As mentioned above, the exchange of the ink is performed by removing the 
foam unit 22 from the foam storing case 20 and then inserting a new one 
therein. Accordingly, the running cost can be reduced as compared with the 
prior art wherein the ink cartridge 61 (see FIG. 6) is replaced with a new 
one. Further, the user can easily exchange the ink without staining 
his/her hands. In addition, since the foam unit 22 is replaced with a new 
one, dust or the like having entered from the atmospheric air 
communication hole 39 sticks to the foam member 30, and is removed 
together with the foam member 30. Accordingly, dust or the like having 
entered from the atmospheric air communication hole 39 is prevented from 
reaching the print head 16, thus having no influence upon ink jetting and 
ensuring a good print quality. 
The film 34 of the foam unit 22 is first burst by the projecting portion 28 
of the foam storing case 20 when the foam unit 22 is inserted into the 
foam storing case 20. Accordingly, there is no possibility that the user 
may touch the foam member 30 impregnated with the ink to stain his/her 
hands or the like. 
In this preferred embodiment, the film 34 is burst by the projecting 
portion 28 when the force applied to the foam unit 22 in inserting the 
foam unit 22 into the foam storing case 20 is 1.5 kgf or more. However, 
the film 34 may be burst with a force lower than 1.5 kgf by suitably 
designing the strength of the film 34, the hardness of the foam member 30, 
and the shape of the projecting portion 28. 
In this preferred embodiment, the thick applied portion 37 is provided at a 
portion of the film 34 to be burst by the projecting portion 28 to prevent 
the burst portion of the film 34 from closing the filter 29 mounted on the 
tip of the projecting portion 28. As a modification, the tip of the 
projecting portion 28 may be so shaped as to incline with respect to the 
foam unit 22. In this case, when the foam unit 22 is inserted into the 
foam storing case 20, the film 34 of the foam unit 22 first comes into 
contact with the front edge of the inclined tip of the projecting portion 
28 and is burst by the inclined tip from a position contact with the front 
edge.

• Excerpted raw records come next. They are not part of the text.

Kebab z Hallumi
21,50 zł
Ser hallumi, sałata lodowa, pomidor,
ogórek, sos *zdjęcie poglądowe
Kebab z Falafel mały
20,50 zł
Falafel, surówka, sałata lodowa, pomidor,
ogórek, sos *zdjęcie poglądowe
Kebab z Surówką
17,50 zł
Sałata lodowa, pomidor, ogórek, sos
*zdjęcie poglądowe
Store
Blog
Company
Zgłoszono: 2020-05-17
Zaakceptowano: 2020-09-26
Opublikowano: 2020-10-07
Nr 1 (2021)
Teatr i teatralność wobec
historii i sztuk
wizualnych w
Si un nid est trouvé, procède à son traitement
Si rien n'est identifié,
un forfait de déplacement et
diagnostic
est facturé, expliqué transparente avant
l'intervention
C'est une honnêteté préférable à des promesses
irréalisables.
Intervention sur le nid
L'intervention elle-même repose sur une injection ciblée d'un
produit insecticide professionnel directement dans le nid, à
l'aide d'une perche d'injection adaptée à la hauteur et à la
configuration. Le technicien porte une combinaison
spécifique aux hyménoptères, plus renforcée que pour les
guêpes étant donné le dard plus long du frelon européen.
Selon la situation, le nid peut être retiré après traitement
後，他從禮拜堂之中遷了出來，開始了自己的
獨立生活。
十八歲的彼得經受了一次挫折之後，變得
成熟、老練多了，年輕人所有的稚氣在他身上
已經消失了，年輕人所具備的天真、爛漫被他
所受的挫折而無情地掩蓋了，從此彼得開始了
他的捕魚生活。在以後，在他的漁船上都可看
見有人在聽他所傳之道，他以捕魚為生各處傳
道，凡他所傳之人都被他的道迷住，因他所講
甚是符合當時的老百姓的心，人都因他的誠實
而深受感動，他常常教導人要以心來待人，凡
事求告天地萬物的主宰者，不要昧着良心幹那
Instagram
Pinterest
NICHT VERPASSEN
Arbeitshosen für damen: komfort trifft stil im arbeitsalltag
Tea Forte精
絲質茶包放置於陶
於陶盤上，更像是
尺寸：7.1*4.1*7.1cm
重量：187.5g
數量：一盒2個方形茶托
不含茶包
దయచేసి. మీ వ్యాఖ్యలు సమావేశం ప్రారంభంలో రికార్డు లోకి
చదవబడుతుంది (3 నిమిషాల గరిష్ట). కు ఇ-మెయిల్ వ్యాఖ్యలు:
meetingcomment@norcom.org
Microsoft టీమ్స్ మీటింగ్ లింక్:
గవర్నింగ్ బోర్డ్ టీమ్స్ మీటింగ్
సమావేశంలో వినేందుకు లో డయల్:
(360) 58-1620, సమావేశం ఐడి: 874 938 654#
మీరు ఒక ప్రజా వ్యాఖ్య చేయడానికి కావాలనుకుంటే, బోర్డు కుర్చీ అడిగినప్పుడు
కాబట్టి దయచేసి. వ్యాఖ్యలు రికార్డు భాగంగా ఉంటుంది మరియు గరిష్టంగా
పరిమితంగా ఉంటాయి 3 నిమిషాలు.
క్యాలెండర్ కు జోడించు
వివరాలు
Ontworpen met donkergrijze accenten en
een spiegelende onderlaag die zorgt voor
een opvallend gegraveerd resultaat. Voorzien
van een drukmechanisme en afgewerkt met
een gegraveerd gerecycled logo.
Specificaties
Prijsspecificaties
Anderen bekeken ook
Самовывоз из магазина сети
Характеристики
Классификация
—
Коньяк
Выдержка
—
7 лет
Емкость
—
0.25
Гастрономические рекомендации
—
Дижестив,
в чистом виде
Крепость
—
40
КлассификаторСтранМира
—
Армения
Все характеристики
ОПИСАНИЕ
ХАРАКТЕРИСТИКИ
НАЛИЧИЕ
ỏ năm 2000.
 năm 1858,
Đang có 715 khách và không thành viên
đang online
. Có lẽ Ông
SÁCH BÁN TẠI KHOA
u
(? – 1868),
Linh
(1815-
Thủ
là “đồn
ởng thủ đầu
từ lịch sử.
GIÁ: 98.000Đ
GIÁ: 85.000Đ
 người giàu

Accordingly, the separation of the burst portion from the film 34 
does not occur to thereby prevent the closing of the filter 29. As another 
modification, the tip of the projecting portion 28 may be provided with a 
projection to burst the film 34 of the foam unit 22 so as not to close the 
filter 29. 
In this preferred embodiment, when the foam unit 22 is inserted into the 
foam storing case 20, the film 34 is burst by the projecting portion 28. 
As a modification, when the lid 24 is brought into engagement with the 
opening 21 of the foam storing case 20, the film 34 may be burst by the 
projecting portion 28. 
While advantageous embodiments have been chosen to illustrate the 
invention, it will be understood by those skilled in the art that various 
changes and modifications can be made therein without departing from the 
scope of the invention as defined in the appended claims.